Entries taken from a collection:
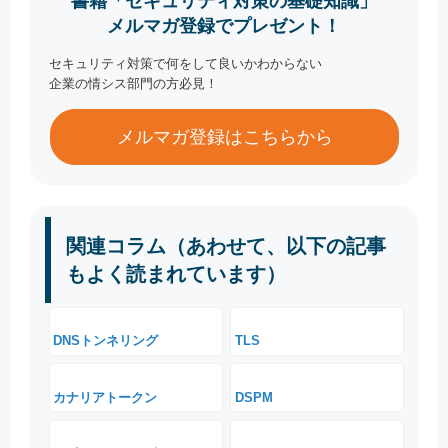
書籍「セキュリティ対策の基礎知識」
メルマガ登録でプレゼント！
セキュリティ対策で何をして良いかわからない
企業の情シス部門の方必見！
メルマガ登録はこちらから
関連コラム（あわせて、以下の記事
もよく読まれています）
DNSトンネリング
TLS
カナリアトークン
DSPM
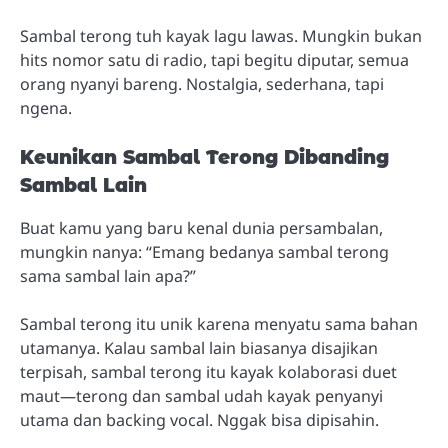
Sambal terong tuh kayak lagu lawas. Mungkin bukan
hits nomor satu di radio, tapi begitu diputar, semua
orang nyanyi bareng. Nostalgia, sederhana, tapi
ngena.
Keunikan Sambal Terong Dibanding
Sambal Lain
Buat kamu yang baru kenal dunia persambalan,
mungkin nanya: “Emang bedanya sambal terong
sama sambal lain apa?”
Sambal terong itu unik karena menyatu sama bahan
utamanya. Kalau sambal lain biasanya disajikan
terpisah, sambal terong itu kayak kolaborasi duet
maut—terong dan sambal udah kayak penyanyi
utama dan backing vocal. Nggak bisa dipisahin.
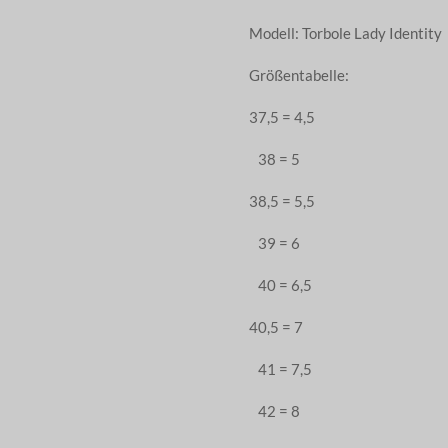
Modell: Torbole Lady Identity
Größentabelle:
37,5 = 4,5
38 = 5
38,5 = 5,5
39 = 6
40 = 6,5
40,5 = 7
41 = 7,5
42 = 8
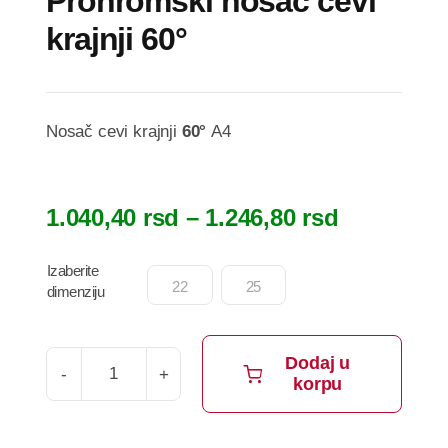
Prohromski nosač cevi
krajnji 60°
Nosač cevi krajnji
60°
A4
Raspon
1.040,40
rsd
–
1.246,80
rsd
cena:
od
Izaberite

22
25
dimenziju
1.040,40 
do
1.246,80 
Dodaj u
korpu
Prohromski
nosač
cevi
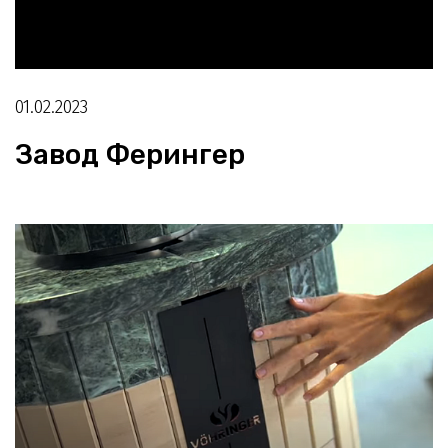
01.02.2023
Завод Ферингер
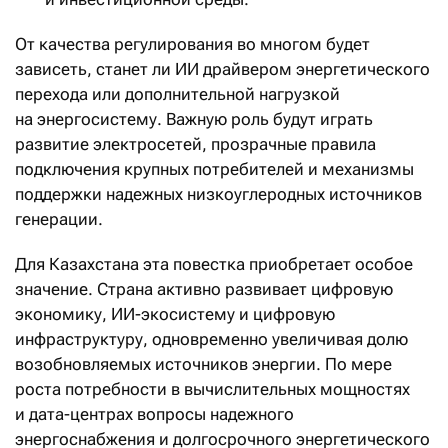
От качества регулирования во многом будет
зависеть, станет ли ИИ драйвером энергетического
перехода или дополнительной нагрузкой
на энергосистему. Важную роль будут играть
развитие электросетей, прозрачные правила
подключения крупных потребителей и механизмы
поддержки надежных низкоуглеродных источников
генерации.
Для Казахстана эта повестка приобретает особое
значение. Страна активно развивает цифровую
экономику, ИИ-экосистему и цифровую
инфраструктуру, одновременно увеличивая долю
возобновляемых источников энергии. По мере
роста потребности в вычислительных мощностях
и дата-центрах вопросы надежного
энергоснабжения и долгосрочного энергетического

_Problem to solve_: If a line in the records holds the string "энергетического", copy it.

_Answer area_:
зависеть, станет ли ИИ драйвером энергетического
энергоснабжения и долгосрочного энергетического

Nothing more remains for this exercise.